Comme pour ses voisines françaises, le département de Guyane a longtemps été épargné par le trafic. Ce n'est que depuis à peu près quatre ou cinq ans que des saisies de cocaïne se font et elles sont en constantes augmentation. En effet, la position géographique du plus grand département français favorise l'essor d'un trafic et l'implantation d'importants réseaux de stupéfiants.enclavé entre le Suriname et le Brésil, avec lequel il partage plus de 1 200 km de frontières terrestres, la Guyane, située non loin de la Colombie et du Venezuela, et dotée d’une large façade maritime s’ouvrant sur l’Atlantique, est affectée par le développement du trafic de cocaïne dans la région.

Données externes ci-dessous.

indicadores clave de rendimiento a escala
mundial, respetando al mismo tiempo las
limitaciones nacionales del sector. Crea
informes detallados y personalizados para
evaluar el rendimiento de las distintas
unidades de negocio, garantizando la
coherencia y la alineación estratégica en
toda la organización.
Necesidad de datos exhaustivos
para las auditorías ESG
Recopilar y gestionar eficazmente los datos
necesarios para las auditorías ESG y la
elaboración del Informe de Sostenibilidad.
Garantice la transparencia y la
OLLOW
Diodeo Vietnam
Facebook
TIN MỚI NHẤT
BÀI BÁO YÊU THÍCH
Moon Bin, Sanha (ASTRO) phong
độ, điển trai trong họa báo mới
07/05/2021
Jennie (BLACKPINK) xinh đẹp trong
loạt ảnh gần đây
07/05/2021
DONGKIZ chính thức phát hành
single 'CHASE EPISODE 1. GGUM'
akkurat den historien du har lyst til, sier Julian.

La topographie du département pré- sente en outre de multiples avantages pour les trafiquants, notamment un réseau fluvial très dense, vecteur traditionnel des échanges commerciaux et humains dans la région, comme c’est le cas avec le Suriname par le fleuve Maroni. En outre, la forêt équatoriale – couvrant près de 90 % de la superficie du territoire – est un lieu idéal pour l’implantation d’aérodromes clandestins.
En ce qui concerne l'île franco-hollandaise de Saint-Martin, l'île est non seulement un lieu de consommation, de transbordement mais c'est aussi l'endroit où les trafiquants choisissent de placer leur argent et de le blanchir.
Il est devenu courant que la police, la douane ou la Marine Nationale interceptent des embarcations, des marchandises ou des mules de plus en plus jeunes, avec de la cocaïne.
L'économie parallèle favorise la création de bandes organisées ou gangs dont l'activité principale repose sur le braquage et le trafic de drogue. C'est le cas en Guadeloupe où l'on compte plusieurs bandes rien que dans la région pointoise : les Sektion Kriminel de Mortenol, les Bloods de CH4,Cours Zamia et L6, la Zone 6 de Lacroix, Black Mafia Gang, Orange Gang, CLR(Chien Lari) qui se considèrent comme des groupes de musique. Le phénomène s'est étendu à la Martinique et à la Guyane.
Pour l'heure, La Réunion semble être pour le moment épargnée par le narcotrafic et les gangs, mais l'alcool, le zamal (nom de l'herbe locale) font des ravages au sein de la société réunionnaise et les violences, notamment conjugales font de ce paradis de l'Océan Indien, l'un des départements où les femmes sont le plus violentées. En 2014-2015, 1700 plaintes on été recensées soit cinq plaintes par jour.
A l'heure où nous écrivons cet article, en Guyane une tentative d'homicide a eu lieu, dans laquelle un homme de 22 ans actuellement dans le coma a essuyé des tirs de plombs au thorax et à la tête. Une femme victime de vol a été forcée à faire une fellation à son agresseur. En Guadeloupe, un jeune homme d'une trentaine d'année a été poignardé à mort, suite à un différend pour une place de stationnement ; Son meurtrier à peine âgé de vingt-six a été appréhendé. A la Réunion, cinq femmes ont du recevoir des coups de leurs conjoints dans l'indifférence totale et se sont tues par peur des représailles. Comme quoi, la violence est loin de s'estomper dans nos territoires et ce pour le plus grand plaisir des médias locaux ou nationaux.